Onward to Monteverdi and his compagni! Wear your ciaccona shoes!
The Full Monteverdi, Part 2
We end our love song to Italy with music by Monteverdi and by composers who were influenced by him and some who might even have influenced the master a bit! The early to mid-17th century in Italy was an exciting time, musically, as the transition from the Renaissance to the Baroque was at full speed and composers were experimenting with harmony, rhythms, new modes of expressiveness, and virtuosity.
There are very few composers whose careers have spanned two musical eras and even fewer who have excelled majestically in both eras. More than 50 years separated Claudio Monteverdi's first book of madrigals (1587) from his final large sacred and secular works in 1642. Those 50 years witnessed the end of the musical Renaissance and the experimentations and changes that led to the Baroque, and Monteverdi was among the leaders of the transition. We take a cue from "The Full Monty," the delightful movie from 1997, and “expose” Monteverdi's artistic brilliance in his second career, that of the Baroque composer.
From his first opera (Orfeo, 1607) to his last one (L'incoronazione di Poppea, 1642), he consistently sought to improve the human aspects of musical drama, whether dealing with small-scale chamber operas or relatively large productions for the opera houses of Venice. Monteverdi incorporated this sense of drama into non-theatrical works as well, and TEMP will perform some of these most dramatic yet dissimilar works, from the pastoral and exhilarating Tirsi e Clori to the elegantly tragic Lamento della Ninfa. Zesty rhythms abound in the form of the ciaccona, and works by Monteverdi (Zefiro torna) and Giovanni Felice Sances (Cantata à voce sola sopra la Ciaccona) will keep your toes tapping—silently, please! Both fiery passion and rhythmic excitement are abundant in Barbara Strozzi’s Lagrime mie, for solo soprano. There will also be a bit of traditional 17th-century music from Italy with the traditional Ligurian tune La bella noeva and examples of the dance-like canzonetta in the form of a street song and also as refined by Monteverdi’s Chiome d’oro. Francesco Turini’s work Il corisino for two violins and cello has an imminently hummable melody, yet it is one of the most intricately virtuosic chamber works from the 17th century.
Some of Austin’s favorite vocal soloists are featured among the fourteen singers, including Jenifer Thyssen, Gitanjali Mathur, Meredith Ruduski, Cayla Cardiff, Jenny Houghton, Stephanie Prewitt, Jeffrey Jones Ragona, David Lopez, Paul D’Arcy, Brett Barnes, Steve Olivares, Thann Scoggin, and guest mezzo-soprano Erin Calata, from Seattle.

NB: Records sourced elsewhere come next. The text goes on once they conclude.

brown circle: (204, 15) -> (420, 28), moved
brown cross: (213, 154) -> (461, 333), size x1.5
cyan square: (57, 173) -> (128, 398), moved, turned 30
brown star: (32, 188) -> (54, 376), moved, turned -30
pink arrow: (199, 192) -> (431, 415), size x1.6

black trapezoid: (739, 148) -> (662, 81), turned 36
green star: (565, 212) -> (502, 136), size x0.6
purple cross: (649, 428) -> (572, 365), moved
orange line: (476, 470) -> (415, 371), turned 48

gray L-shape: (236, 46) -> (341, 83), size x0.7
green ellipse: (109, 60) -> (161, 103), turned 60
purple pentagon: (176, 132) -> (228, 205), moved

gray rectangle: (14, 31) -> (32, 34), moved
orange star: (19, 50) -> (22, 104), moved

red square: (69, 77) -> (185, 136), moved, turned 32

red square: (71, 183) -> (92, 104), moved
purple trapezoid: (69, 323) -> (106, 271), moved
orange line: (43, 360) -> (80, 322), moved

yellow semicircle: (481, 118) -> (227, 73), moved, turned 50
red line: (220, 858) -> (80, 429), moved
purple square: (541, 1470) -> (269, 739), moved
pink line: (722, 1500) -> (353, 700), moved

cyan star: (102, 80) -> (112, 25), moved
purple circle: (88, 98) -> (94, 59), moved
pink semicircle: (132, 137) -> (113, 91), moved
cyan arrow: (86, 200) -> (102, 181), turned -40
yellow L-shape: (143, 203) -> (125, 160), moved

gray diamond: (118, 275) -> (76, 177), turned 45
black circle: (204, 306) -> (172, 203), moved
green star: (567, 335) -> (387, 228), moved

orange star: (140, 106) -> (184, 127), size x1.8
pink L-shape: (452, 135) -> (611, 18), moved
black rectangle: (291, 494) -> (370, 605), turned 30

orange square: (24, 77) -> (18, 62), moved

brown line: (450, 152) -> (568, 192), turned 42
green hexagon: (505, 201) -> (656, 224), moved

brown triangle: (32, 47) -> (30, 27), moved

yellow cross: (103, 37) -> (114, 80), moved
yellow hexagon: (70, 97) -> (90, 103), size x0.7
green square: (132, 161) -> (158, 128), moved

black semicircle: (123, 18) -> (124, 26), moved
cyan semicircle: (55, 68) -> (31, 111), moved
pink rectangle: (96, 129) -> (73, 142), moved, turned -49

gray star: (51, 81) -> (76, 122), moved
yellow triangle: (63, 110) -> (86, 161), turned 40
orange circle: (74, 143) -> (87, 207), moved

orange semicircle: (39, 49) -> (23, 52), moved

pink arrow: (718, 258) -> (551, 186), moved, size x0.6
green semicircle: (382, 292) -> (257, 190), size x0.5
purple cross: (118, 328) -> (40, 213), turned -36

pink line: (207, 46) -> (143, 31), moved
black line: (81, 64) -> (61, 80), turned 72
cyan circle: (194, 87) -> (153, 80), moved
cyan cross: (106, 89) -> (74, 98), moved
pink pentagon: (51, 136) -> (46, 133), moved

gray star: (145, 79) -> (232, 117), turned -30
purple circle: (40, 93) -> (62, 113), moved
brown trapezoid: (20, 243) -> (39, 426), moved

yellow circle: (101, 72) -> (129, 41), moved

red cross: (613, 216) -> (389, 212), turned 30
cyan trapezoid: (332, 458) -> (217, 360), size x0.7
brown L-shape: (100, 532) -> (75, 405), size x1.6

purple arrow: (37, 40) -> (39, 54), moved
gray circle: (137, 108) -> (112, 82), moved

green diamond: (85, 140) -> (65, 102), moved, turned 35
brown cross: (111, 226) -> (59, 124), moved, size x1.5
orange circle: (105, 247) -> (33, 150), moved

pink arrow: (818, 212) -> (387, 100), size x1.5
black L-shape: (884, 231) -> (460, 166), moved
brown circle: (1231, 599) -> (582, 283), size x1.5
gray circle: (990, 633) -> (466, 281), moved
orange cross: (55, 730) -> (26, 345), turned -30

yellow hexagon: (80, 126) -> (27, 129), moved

Frequent guest violinists Anna Griffis (Boston) and Boel Gidholm (Rochester) will lead our small chamber orchestra of cellos (Jane Leggiero & John Walters), theorbo & Baroque guitar (Scott Horton), triple harp (Elaine Barber), and harpsichord (Billy Traylor), and will provide accompaniment as well as instrumental variations.
TEMP’s final concert of the season will exhibit the beauty, passion, comedy, innovation, invention, and serenity of one of the most exciting periods in western musical history.